4) Follow normal RGW procedure to read the object from the shard.
Writing:

1) Each RGW server has a consistent view of the range-shard pools.
2) Determine the range pool associated with the object.
3) Use hand-wavy-round-robin technique and shards-per-pool count to pick 
the shard.
4) Follow normal RGW procedure to write to the shard.

Splitting:

Say that placing object "15" should result in a range split.

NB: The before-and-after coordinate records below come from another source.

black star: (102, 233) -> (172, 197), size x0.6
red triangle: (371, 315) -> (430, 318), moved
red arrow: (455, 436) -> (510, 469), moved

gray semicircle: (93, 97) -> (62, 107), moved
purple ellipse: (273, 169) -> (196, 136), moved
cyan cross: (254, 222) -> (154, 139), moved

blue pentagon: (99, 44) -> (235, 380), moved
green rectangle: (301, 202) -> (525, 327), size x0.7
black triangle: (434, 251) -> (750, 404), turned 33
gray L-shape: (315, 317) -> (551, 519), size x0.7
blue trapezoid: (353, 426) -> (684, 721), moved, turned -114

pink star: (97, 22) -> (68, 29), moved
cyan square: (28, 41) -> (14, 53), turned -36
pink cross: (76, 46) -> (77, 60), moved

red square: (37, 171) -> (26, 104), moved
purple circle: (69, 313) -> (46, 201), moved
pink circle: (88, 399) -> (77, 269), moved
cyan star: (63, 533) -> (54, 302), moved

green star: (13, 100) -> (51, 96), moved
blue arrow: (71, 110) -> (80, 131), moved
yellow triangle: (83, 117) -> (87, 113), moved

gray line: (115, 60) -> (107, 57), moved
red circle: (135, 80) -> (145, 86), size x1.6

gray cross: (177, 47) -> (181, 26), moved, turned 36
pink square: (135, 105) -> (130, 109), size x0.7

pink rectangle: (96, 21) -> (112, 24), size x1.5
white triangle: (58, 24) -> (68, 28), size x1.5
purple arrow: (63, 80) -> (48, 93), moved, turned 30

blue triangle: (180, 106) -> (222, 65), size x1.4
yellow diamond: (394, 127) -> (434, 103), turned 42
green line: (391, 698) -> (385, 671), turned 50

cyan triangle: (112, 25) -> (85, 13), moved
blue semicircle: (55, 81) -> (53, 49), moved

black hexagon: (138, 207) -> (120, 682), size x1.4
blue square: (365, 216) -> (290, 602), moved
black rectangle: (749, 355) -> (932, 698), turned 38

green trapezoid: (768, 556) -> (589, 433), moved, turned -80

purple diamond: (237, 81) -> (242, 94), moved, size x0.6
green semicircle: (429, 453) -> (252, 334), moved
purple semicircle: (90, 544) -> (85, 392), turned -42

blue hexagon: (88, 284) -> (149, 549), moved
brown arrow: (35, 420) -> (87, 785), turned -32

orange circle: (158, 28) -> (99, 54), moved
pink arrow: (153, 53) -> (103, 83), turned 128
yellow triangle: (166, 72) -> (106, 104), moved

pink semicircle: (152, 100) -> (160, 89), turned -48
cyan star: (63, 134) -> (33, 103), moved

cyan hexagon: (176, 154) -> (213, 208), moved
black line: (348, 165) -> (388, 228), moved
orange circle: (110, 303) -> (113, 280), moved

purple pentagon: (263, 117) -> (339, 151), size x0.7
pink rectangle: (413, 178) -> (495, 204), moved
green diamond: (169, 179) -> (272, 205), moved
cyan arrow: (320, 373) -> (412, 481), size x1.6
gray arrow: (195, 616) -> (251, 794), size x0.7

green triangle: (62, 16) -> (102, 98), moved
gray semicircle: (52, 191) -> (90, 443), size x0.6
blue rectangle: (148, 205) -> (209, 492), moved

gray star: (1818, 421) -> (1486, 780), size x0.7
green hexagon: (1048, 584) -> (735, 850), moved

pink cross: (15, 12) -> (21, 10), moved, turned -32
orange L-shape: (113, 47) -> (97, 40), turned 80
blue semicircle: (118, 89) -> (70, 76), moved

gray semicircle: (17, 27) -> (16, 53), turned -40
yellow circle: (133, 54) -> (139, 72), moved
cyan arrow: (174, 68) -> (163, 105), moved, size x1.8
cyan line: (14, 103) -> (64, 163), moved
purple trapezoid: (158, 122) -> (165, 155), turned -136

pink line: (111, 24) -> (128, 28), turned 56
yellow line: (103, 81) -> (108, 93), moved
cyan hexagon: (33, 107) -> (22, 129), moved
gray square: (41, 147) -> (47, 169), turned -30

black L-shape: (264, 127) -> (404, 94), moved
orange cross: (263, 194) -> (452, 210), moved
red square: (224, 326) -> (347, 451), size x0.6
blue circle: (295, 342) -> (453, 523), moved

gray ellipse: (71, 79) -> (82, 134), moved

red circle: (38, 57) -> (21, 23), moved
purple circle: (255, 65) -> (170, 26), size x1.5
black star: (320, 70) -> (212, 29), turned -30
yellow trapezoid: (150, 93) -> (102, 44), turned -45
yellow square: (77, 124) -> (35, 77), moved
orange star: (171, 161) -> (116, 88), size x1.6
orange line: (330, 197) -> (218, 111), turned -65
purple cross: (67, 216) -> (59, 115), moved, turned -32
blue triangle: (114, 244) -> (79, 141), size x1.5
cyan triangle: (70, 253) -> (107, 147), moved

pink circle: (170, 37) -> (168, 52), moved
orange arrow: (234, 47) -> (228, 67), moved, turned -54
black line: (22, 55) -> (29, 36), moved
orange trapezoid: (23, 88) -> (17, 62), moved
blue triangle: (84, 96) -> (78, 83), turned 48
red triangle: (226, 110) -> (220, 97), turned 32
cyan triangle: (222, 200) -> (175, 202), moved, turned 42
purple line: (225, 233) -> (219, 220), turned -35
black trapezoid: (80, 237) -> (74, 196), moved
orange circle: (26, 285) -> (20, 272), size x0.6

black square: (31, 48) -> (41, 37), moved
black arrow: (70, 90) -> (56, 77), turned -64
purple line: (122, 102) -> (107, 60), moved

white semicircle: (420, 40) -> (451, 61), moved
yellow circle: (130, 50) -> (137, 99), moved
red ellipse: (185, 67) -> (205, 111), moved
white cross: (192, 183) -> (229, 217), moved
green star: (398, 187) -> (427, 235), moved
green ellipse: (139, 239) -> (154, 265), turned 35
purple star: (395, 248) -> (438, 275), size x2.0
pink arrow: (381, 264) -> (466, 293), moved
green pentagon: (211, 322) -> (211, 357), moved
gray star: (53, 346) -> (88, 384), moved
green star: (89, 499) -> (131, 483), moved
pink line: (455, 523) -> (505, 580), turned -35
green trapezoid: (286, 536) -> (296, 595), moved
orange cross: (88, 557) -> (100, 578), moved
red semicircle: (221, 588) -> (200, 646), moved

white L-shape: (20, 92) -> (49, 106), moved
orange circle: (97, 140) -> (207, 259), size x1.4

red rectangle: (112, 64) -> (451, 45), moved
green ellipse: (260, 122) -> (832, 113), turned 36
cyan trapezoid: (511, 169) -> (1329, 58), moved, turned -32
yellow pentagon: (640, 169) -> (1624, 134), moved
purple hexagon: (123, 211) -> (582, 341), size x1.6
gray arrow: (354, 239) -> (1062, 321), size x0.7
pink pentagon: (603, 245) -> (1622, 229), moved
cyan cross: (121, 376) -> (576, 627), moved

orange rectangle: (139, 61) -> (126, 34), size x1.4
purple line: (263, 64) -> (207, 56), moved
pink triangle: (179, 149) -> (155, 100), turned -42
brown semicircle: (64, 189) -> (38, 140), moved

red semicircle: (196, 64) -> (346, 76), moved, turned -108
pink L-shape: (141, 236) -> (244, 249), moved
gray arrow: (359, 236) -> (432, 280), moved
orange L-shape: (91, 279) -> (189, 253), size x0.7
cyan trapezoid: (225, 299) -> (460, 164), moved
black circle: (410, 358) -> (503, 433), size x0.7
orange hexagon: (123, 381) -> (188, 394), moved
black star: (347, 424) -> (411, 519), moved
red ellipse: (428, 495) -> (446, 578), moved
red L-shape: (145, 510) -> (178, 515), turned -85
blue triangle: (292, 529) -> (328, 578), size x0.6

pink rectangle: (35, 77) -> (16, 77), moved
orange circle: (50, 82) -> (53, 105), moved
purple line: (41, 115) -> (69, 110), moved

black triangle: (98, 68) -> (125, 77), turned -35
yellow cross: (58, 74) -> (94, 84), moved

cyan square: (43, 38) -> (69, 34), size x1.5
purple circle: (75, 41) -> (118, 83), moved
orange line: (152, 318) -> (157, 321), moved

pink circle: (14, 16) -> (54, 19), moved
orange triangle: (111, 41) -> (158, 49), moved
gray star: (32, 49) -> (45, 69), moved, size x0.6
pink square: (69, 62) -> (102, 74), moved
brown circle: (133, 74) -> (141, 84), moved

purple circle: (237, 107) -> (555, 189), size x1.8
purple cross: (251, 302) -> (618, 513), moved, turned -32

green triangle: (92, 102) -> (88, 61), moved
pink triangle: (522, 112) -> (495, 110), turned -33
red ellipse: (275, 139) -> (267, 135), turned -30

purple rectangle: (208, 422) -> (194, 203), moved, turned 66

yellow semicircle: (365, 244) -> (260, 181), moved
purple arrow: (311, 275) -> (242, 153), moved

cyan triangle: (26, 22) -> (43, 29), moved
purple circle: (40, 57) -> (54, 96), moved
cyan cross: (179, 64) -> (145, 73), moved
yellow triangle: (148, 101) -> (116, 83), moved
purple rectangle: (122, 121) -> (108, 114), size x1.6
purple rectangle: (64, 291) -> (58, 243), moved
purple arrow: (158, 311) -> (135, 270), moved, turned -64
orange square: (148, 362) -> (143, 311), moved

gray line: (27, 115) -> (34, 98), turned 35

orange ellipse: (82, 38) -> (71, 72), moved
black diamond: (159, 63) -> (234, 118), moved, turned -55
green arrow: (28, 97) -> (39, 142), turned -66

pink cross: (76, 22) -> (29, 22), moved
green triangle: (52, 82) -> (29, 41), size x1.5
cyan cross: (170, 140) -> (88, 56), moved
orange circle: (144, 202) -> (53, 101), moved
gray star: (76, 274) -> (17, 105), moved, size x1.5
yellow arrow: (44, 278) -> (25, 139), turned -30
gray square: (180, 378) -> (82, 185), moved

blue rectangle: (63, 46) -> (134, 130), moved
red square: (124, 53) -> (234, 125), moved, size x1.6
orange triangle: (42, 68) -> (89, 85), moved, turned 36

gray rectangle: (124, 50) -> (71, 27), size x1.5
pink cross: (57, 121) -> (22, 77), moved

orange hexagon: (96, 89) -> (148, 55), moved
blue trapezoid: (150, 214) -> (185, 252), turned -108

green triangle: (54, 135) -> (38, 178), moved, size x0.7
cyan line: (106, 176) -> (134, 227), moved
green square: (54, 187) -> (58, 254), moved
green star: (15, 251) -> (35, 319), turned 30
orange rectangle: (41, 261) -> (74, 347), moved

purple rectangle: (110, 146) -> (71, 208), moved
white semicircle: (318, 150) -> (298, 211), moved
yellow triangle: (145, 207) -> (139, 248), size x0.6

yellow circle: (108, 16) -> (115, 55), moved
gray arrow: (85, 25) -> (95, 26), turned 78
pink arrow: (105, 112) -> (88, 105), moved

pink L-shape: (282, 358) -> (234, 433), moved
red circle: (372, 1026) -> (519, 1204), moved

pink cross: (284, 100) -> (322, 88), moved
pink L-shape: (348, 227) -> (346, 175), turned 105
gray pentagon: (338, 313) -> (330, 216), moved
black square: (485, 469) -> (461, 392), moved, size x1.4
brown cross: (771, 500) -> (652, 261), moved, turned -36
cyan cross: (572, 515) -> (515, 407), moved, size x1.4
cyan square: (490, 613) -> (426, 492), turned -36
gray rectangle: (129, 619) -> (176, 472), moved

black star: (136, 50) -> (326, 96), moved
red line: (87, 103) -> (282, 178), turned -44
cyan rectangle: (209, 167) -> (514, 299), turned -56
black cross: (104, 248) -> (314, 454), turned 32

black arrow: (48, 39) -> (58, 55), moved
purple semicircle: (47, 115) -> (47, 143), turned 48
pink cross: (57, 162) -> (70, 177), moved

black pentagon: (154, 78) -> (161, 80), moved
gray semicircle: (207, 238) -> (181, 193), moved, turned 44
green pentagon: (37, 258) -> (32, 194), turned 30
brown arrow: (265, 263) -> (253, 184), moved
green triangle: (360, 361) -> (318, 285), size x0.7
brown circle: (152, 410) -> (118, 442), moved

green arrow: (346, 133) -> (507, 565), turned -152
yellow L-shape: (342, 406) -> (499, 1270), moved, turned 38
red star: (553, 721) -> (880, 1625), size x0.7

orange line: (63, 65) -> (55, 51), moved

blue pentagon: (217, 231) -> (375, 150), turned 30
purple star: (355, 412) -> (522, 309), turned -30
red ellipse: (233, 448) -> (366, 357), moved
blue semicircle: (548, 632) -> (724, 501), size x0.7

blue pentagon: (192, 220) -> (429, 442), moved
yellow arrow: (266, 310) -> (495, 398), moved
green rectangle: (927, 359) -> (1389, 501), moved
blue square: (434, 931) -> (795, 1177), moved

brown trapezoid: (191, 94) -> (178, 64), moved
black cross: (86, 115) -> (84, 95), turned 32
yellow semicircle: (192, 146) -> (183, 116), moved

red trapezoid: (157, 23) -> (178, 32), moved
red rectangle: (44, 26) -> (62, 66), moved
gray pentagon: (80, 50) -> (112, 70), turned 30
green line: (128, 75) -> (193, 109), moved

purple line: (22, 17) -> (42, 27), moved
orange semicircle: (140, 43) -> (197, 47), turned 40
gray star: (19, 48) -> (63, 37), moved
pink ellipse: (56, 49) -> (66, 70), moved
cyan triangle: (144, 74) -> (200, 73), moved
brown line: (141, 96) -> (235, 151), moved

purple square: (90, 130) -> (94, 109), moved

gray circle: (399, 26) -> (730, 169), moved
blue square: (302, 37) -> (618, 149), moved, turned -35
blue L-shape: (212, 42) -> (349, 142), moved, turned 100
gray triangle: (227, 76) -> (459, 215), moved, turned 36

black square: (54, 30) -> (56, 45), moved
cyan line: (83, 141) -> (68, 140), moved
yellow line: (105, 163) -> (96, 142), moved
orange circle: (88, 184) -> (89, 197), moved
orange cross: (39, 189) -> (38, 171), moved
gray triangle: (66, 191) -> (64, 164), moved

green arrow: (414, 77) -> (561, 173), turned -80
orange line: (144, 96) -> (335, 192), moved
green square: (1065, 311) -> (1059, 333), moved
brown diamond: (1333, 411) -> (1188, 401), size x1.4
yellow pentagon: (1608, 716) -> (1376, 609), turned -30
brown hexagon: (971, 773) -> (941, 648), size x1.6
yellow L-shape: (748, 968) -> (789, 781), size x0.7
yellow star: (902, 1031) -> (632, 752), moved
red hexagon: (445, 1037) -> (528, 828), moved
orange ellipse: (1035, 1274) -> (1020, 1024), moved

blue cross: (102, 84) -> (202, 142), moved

1) Lock the bucket and pool "7-20".
2) Modify pool 7-20 into 14-20
3) Create new pool 7-13
4) spawn redistribution of the pool map to RGW servers
4) lock pool 7-13
5) unlock the bucket
6) create new shards for pool 7-13
7a) if handy-wavy-RR provides psuedo-random placement: <placeholder, 
maybe fetch less keys than the whole set>
7b) if hand-wavy-RR provides no uniformity: fetch all keys, sort them, 
and move the last half from 7-13 to 14-20.
8) unlock pools 7-13 and 14-20.

Listing:

1) Find the range pool(s) for the requested range
2a) if hand-wavy-RR provides pseudo-random placement: <placeholder, 
maybe fetch less keys than the whole set>
2b) if hand-wavy-RR provides no uniformity: fetch all keys from each 
shard, sort them, return first N and throw away the rest (like we do now).

Questions:

1) RR based on the name doesn't guarantee uniformity.
2) Halton sequence gets us somewhere between random and uniform placement?
2) Hashing would get us psuedo-random placement.
3) Alternate technique to preserve ordering with deterministic placement 
(Eric? Matt?)
4) How does versioning work in this scheme?
5) What else have I screwed up?

Mark

On 9/9/19 12:33 PM, Mark Nelson wrote:
Hi Casey,

Sorry for the slow reply, too many things going on at once and the 
days slipped by faster than I realized!  So overall I get the idea 
behind this, but I keep finding myself worried that it's trading one 
problem (blocking writes during reshard) for others (complexity, more 
metadata reads/writes, incompatibility with versioned buckets, etc).  
I'm not sure I have much to add at this point.  I wonder if there's 
some kind of hybrid of (mostly) static hash-based sharding and 
range-based sharding we could do that would let us avoid blocking 
writes to all shards and instead only block writes to smaller 
selections of the DB for shorter periods of time.  That would be a 
much bigger change but maybe would sort of fall in line with some of 
the changes Matt has talked about for preserving ordering for faster 
bucket listing?  Might be totally infeasible, but that's sort of the 
direction my brain headed after reading your proposal.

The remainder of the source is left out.